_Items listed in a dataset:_
++++++++++

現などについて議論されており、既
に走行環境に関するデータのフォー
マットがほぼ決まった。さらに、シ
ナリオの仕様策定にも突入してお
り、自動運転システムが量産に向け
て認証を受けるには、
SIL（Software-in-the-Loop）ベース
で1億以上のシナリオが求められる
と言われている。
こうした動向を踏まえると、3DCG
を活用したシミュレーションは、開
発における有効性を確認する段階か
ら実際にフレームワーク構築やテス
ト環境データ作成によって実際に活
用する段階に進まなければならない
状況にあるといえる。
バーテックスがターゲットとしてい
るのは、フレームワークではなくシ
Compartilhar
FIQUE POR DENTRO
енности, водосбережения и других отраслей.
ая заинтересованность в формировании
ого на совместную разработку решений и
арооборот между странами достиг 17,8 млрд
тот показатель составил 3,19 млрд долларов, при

++++++++++

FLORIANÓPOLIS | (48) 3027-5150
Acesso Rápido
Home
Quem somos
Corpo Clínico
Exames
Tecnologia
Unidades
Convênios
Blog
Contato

++++++++++

_WHAT YOU WILL DO:_ Using the entries above, output exactly the lines between the line holding "FIQUE POR DENTRO" and the line holding "тот показатель составил", end lines included, and nothing more.

_SOLUTION TO THIS PROBLEM:_
FIQUE POR DENTRO
енности, водосбережения и других отраслей.
ая заинтересованность в формировании
ого на совместную разработку решений и
арооборот между странами достиг 17,8 млрд
тот показатель составил 3,19 млрд долларов, при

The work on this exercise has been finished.